2022 yılında başlayan Bahçeşehir Üniversitesi, Küresel Siyaset ve Uluslararası İlişkiler Yüksek Lisans programını 24 Aralık 2024 tarihinde başarılı bir şekilde gerçekleştirdiğim tez savunmam ile bitirdim.
Uluslararası Beyin Göçü Dinamikleri: Hindistan ve Türkiye Kıyaslaması başlıklı tezime aşağıdaki linkten ulaşabilirsiniz.

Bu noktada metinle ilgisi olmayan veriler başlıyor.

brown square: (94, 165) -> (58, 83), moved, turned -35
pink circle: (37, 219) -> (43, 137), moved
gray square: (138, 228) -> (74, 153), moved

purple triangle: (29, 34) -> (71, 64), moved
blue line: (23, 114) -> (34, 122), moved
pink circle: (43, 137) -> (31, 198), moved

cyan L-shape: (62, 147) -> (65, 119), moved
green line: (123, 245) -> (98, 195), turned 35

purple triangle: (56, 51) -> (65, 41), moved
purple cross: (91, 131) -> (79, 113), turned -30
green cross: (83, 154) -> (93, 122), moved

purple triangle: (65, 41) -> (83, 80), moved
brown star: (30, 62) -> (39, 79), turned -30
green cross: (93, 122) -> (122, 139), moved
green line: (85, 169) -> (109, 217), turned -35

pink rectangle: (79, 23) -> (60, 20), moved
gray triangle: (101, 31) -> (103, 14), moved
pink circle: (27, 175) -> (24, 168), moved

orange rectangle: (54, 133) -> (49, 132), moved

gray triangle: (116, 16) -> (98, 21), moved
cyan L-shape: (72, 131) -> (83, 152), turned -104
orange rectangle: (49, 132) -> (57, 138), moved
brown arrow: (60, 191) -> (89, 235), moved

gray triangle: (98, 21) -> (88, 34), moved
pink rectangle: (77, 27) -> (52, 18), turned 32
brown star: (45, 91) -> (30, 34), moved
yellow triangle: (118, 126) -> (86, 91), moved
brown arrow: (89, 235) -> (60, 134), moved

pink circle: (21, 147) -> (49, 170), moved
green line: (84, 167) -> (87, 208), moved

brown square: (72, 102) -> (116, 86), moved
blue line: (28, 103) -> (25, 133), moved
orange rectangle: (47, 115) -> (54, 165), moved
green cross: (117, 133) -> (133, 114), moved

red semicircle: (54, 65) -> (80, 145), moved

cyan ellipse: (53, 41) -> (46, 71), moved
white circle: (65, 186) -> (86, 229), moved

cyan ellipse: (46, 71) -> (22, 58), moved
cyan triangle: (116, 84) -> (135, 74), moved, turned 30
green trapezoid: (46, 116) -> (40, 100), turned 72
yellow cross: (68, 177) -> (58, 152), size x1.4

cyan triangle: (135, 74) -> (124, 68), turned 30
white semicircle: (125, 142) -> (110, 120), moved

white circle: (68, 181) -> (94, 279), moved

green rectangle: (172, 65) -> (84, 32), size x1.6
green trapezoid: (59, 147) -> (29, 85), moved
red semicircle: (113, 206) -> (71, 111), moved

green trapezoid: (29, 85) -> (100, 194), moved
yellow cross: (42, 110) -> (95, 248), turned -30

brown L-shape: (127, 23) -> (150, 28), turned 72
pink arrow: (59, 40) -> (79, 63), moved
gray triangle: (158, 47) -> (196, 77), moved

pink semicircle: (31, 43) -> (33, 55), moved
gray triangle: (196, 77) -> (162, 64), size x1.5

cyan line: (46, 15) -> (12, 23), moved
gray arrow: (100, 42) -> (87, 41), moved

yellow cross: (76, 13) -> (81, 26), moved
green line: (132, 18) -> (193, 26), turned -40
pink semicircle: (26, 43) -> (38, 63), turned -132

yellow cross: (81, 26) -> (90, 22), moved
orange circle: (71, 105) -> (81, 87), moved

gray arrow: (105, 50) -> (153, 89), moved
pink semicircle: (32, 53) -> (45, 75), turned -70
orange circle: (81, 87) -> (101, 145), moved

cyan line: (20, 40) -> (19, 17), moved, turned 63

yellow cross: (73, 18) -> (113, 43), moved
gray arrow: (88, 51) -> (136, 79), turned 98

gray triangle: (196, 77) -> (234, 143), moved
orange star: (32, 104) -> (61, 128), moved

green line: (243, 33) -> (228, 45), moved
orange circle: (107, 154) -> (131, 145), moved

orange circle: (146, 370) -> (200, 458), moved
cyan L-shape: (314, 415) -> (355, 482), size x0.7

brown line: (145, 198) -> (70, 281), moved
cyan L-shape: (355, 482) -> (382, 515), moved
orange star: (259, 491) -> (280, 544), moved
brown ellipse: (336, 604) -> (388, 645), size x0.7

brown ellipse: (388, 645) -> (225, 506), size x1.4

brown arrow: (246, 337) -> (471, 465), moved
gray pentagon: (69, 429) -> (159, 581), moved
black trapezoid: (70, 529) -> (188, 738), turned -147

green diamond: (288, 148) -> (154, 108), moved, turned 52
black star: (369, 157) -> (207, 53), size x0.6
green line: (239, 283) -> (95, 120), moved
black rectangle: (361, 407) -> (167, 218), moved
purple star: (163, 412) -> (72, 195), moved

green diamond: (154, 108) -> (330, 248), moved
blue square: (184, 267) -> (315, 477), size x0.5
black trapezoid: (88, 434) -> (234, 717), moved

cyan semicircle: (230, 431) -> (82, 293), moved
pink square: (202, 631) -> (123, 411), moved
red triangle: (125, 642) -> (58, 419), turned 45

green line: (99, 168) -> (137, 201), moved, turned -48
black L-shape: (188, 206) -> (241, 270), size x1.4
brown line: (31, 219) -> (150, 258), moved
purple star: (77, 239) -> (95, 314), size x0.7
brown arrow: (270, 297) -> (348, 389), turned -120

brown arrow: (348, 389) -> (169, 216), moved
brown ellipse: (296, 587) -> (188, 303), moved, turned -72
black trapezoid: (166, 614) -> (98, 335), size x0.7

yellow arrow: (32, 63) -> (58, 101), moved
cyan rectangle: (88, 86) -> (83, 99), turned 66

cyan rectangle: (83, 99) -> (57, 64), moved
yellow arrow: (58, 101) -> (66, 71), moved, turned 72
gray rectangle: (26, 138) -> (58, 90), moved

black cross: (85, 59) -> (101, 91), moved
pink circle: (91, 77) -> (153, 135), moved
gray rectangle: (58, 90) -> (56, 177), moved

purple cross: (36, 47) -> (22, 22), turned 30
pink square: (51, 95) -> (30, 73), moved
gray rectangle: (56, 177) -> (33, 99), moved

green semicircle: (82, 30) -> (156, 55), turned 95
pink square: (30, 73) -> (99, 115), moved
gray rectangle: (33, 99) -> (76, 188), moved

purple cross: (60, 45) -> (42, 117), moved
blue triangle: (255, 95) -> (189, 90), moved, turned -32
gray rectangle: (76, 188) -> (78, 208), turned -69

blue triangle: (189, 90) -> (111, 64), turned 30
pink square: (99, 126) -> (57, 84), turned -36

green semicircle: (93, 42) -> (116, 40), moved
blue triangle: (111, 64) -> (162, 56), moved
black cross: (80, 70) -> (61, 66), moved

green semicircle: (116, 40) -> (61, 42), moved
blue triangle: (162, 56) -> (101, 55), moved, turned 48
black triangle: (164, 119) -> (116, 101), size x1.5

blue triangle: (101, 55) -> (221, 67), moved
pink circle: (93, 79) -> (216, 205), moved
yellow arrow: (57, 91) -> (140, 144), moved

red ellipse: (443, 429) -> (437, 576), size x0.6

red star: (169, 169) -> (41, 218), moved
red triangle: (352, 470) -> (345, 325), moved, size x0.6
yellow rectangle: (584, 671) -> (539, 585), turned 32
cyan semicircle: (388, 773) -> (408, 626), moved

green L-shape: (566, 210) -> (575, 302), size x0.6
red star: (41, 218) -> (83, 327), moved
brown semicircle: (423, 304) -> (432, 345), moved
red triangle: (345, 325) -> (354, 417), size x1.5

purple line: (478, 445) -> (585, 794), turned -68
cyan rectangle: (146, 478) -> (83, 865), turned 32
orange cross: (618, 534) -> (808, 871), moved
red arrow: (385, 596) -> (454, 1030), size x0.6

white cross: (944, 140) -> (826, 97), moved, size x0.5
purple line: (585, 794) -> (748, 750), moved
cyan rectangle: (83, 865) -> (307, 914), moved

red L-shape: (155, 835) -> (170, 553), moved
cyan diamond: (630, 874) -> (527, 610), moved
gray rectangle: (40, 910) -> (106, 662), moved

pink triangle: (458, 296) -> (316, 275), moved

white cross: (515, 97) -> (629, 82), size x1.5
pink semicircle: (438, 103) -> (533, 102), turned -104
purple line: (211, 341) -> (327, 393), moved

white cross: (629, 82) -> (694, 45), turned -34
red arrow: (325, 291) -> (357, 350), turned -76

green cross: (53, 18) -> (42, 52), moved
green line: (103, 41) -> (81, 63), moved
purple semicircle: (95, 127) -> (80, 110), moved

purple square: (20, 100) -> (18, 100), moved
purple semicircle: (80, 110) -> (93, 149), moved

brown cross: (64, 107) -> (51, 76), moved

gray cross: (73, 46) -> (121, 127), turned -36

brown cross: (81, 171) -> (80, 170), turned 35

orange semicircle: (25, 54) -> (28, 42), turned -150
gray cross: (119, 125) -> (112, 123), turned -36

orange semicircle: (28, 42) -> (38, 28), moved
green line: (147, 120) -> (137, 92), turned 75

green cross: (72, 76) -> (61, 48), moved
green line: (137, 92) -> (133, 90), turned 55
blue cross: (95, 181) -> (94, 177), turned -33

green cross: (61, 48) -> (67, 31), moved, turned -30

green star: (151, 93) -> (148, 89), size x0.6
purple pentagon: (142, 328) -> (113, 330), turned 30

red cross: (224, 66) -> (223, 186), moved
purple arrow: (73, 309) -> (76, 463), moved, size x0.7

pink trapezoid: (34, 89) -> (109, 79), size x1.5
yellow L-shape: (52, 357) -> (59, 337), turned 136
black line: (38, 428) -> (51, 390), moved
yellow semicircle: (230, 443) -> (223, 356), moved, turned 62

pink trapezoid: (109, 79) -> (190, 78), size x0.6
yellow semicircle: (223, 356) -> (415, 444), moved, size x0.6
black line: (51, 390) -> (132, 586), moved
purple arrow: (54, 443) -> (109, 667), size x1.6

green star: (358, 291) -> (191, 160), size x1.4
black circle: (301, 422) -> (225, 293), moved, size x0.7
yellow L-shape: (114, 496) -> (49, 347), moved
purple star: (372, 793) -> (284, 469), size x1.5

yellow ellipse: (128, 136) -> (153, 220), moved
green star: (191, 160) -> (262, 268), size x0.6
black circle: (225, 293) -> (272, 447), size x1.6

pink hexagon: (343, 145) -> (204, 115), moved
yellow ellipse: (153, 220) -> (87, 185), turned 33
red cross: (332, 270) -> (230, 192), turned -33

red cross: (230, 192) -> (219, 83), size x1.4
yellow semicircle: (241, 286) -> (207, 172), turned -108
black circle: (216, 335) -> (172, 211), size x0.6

İpek Aral-Yüksek Lisansı Tezi Ocak 2025-BAÜ
Tezsiz başladığım lisans programının bir yıl süren ders döneminin bitiminde ani bir kararla tezli programa geçebilmek için ALES’e girdim ve tezli programa geçiş hakkı kazandım.
Tez konumun ne olacağına karar vermeye çalışırken sevgili meslektaşım Murat Arslan “Neden beyin göçü çalışmıyorsunuz?” diye sorunca tabir yerindeyse zihnimde bir ampül yandı ve “Evet, beyin göçü” dedim. Hatta 2. dönem Araştırma Yöntemleri dersinde Beyin Göçü üzerine bir ödev hazırladım.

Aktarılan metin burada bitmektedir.